Three years ago, my husband and I were in our final year of graduate school and in search of something to do over spring break. We lived in Northern Virginia at the time, so my husband suggested exploring the Outer Banks – about a five hour drive south. As soon as I determined that the Outer Banks were only a stone’s throw from mainland Hyde County, North Carolina, I was on board.
Why the fuss about Hyde County? I knew that this was the place from which my Stilley ancestors – who settled on the Illinois frontier in the early nineteenth century – had likely hailed. And for me, the ideal vacation includes at least some genealogical or historical element, paired, of course, with beautiful scenery, good local food, plenty of photo ops, and a travel companion willing to humor me.

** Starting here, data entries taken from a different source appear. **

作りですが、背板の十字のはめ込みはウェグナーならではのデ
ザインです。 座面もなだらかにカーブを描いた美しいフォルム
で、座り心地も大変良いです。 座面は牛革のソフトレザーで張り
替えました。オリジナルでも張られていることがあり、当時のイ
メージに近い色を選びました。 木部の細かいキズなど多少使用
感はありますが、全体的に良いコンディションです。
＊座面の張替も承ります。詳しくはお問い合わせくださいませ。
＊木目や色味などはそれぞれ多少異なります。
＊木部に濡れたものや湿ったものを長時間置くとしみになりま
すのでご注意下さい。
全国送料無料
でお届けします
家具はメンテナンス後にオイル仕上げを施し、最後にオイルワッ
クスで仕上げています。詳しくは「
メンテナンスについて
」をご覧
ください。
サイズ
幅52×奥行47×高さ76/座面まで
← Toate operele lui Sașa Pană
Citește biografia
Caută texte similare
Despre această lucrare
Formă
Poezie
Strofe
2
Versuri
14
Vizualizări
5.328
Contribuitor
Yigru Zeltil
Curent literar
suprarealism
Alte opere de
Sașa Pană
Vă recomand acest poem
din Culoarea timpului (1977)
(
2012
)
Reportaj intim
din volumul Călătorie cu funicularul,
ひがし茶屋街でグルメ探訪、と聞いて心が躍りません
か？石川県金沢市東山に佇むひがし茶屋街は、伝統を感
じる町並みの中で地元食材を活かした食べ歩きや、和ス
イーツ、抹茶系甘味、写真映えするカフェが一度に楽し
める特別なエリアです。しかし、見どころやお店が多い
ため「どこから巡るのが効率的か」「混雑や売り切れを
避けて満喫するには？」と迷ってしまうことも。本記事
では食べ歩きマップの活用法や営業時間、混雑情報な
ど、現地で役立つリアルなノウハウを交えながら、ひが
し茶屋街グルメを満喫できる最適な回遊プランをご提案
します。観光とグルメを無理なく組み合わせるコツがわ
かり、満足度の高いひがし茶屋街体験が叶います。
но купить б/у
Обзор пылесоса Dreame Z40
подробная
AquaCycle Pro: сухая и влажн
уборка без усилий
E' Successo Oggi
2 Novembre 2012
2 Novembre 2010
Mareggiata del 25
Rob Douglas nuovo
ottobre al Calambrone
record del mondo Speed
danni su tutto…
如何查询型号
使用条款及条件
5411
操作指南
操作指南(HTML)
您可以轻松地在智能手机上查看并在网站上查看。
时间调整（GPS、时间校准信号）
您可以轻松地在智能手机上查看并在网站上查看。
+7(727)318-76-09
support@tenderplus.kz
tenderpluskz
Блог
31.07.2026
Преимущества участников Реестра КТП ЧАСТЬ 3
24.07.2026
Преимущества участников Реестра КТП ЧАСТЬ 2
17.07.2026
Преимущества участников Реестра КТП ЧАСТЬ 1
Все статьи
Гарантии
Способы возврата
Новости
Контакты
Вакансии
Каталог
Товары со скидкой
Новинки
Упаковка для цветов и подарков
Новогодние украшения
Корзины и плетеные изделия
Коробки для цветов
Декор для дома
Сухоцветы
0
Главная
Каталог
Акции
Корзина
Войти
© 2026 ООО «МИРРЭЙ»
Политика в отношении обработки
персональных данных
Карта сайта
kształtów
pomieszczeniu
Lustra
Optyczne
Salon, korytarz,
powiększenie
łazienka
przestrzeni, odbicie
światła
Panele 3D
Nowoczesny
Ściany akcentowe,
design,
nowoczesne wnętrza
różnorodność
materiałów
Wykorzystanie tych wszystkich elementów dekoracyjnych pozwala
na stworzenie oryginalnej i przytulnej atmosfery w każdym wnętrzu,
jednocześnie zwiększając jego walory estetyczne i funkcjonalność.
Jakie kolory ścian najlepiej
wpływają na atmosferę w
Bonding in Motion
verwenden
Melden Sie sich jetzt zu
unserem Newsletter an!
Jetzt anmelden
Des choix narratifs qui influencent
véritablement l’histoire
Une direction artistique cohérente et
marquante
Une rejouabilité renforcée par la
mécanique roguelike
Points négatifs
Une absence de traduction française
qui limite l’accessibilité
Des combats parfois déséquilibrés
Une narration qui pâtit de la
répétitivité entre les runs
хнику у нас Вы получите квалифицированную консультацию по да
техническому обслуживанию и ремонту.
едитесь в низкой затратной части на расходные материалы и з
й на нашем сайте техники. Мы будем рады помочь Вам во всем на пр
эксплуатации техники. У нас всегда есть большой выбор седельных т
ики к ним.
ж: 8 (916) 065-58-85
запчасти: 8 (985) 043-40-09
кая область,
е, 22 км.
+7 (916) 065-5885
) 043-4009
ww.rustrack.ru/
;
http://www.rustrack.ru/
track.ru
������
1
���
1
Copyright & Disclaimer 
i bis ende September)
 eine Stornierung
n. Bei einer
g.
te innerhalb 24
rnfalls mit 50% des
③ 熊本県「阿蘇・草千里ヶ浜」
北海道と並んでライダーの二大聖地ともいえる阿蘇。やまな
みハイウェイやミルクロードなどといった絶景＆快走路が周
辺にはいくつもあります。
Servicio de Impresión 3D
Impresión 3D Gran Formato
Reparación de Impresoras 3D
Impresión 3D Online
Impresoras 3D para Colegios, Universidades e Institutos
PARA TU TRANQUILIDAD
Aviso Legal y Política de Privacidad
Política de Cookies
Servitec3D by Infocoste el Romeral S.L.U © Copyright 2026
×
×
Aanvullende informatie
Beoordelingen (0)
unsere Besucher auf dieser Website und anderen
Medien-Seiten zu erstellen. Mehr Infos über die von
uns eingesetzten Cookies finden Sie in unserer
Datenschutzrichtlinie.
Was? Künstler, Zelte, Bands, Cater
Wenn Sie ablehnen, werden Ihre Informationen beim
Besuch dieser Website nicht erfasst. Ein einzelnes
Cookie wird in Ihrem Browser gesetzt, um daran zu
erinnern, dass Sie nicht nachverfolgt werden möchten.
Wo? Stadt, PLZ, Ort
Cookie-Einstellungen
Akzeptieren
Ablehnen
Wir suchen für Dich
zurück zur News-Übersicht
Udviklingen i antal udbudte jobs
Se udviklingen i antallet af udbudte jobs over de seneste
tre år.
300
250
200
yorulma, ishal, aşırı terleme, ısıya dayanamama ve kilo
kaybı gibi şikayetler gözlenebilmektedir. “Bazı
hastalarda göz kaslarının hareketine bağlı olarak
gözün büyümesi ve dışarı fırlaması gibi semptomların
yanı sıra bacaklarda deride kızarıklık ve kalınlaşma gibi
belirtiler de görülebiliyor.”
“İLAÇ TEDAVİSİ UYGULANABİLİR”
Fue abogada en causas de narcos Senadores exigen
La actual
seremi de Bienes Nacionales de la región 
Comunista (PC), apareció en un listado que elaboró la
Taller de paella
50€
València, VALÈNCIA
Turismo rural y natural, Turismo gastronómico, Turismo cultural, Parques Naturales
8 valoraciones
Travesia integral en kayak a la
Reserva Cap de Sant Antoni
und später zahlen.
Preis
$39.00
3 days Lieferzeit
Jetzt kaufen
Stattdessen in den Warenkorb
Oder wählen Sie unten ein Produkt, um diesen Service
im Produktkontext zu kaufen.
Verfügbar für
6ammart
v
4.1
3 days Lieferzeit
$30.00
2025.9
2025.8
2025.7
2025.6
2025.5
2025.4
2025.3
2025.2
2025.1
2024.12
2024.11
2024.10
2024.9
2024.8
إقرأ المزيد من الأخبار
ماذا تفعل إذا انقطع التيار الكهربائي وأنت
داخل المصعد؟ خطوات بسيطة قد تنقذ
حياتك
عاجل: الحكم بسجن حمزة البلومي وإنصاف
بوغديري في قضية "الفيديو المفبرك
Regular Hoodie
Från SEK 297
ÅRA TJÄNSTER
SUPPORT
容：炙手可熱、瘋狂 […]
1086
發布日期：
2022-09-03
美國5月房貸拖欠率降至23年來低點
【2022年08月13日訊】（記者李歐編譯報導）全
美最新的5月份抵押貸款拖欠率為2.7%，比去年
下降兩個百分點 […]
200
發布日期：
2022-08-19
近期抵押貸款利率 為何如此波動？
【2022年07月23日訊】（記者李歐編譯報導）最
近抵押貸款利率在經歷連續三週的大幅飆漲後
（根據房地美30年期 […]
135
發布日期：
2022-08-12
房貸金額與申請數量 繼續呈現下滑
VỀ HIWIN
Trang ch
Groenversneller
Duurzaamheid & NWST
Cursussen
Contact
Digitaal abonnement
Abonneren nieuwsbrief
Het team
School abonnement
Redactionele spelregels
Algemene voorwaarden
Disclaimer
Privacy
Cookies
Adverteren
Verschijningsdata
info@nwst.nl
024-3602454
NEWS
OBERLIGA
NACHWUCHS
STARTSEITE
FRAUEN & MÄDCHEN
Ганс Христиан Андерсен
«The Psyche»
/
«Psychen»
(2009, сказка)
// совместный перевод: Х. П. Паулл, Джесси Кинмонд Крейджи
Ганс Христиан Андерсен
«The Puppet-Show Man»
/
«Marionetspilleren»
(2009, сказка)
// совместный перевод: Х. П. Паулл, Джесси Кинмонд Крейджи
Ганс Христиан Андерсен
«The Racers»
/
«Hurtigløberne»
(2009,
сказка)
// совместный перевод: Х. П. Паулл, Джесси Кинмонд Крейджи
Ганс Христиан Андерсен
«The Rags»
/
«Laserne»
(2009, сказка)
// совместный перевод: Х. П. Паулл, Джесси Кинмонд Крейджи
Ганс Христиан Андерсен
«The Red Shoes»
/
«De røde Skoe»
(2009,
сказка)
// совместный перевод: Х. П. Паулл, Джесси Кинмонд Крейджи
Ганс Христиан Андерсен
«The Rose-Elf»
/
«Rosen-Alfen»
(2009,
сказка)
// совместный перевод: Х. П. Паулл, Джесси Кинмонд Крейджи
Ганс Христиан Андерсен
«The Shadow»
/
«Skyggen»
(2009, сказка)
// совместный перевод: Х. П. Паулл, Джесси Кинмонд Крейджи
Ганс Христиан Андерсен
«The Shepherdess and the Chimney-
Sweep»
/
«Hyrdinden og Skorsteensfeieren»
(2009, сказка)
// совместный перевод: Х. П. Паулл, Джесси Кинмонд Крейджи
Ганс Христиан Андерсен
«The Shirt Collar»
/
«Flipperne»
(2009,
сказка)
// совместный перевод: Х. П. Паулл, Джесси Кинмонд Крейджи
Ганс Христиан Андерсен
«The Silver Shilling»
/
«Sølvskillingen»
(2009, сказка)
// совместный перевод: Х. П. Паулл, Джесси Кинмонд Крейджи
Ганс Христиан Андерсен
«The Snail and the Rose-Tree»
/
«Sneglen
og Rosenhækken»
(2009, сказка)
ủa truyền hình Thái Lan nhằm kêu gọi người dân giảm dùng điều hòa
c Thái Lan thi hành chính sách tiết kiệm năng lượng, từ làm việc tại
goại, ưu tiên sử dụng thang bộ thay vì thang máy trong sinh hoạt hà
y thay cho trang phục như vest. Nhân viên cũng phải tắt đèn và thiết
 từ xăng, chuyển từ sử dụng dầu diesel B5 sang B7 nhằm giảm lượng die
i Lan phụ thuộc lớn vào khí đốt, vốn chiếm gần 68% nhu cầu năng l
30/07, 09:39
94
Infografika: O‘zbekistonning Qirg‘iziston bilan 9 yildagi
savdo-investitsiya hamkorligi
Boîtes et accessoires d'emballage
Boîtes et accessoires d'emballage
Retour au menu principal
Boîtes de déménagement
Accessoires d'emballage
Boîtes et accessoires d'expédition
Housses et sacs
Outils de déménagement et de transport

My direct ancestor Nancy Stilley, born in 1819 in Franklin County, Illinois, can almost certainly be linked to the other Stilleys scattered throughout southern Illinois who had roots in Hyde County, North Carolina. Nancy is believed to have been a granddaughter of the Hezekiah Stilley who was a resident of Hyde County as late as 1800 and whose numerous children – later residents of southern Illinois – are named in a family Bible.1 In the interests of full disclosure (I’m looking at you, Ben Affleck), I will add that Hezekiah Stilley likely married the daughter of Hyde County landowner and slaveholder William Davis, who died there circa 1803.2 His will named eight slaves, Jemima, Gabrel, Joseph, Moses, Kesiah, Cate, Judith, and Silard, all of who were to remain with his wife and selected children after his death.3
We had only a couple of hours to spend driving through the Inner Banks of Hyde County, but while this was not an in-depth research venture, it was still incredible to get a feel for the landscape that would have been familiar to my ancestors. I was glad to find that the county is still very rural; according to the 2010 census, the population is under six thousand people, comparable to its size two centuries ago. I believe we drove for an hour through the swamps and marshes without seeing another human being, and the only signs of civilization for much of our drive were an untended boat and an abandoned but well-kept ghost town.
Hyde County, North Carolina also encompasses Ocracoke Island, a popular tourist destination on the Outer Banks that we visited via ferry. The island boasts quaint shops, stunning herds of wild horses, and locals who speak a distinct Ocracoke brogue that traces back to the dialect of the early colonists. It’s a must-see along the Outer Banks. The Inner Banks, in sharp contrast, are on the road less traveled – but one I would most definitely like to travel again.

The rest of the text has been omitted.